Saturday, December 12, 2009

Following the Miño - the Ribeiro wines

Ribeiro (Ourense province), the oldest appellation in Galicia, in medieval times, under the reign of King García I, saw its wines, the potent tostados, exported from the court of Ribadavia to almost the whole of Europe. Ribadavia’s thriving Jewish community became rich thanks to the pre-Inquisition wine commerce. In the 16th century Ribeiro wine was revered throughout Europe and even shipped to America. Cervantes described Ribadavia as Spain’s “Mother of Wine”. But in the 18th century the vineyards suffered a sharp decline as foreign wine merchants moved on to Porto. Then in the 19th century a vine plague devastated the Ribeiro wine industry.

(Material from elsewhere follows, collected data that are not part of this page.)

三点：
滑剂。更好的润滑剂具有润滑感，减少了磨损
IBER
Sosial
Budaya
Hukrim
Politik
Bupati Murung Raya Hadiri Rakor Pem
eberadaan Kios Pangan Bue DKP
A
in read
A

The vineyards here are situated in the deep green hills that slope down to four rivers that irrigate this pastoral land. (Ribeiro in the Gallego language meaning “River Bank”).
At his Viña Mein estate in Leiro, ex-attorney Javier Alén has been a pioneer in the renaissance of Ribeiro wines, returning to its native grapes, and bringing the Treixadura, called the “queen of all white grapes”, on to the world’s stage. Adjacent to the winery, the owners have created a cozy and charming 8-room B&B from the original stone farmstead, which makes a delightful retreat for oenophiles. Viña Mein also owns a strikingly avant-garde, boutique hotel, a member of the prestigious Rusticae group, in the hamlet of San Clodio, adjacent to the Monastery.

Other noteworthy wine estates to include on your Ribeiro itinerary: The Coto do Gomariz and Casal de Armán, an 18th century winery with atmospheric 8-room hotel and delightful bistro with heavenly views.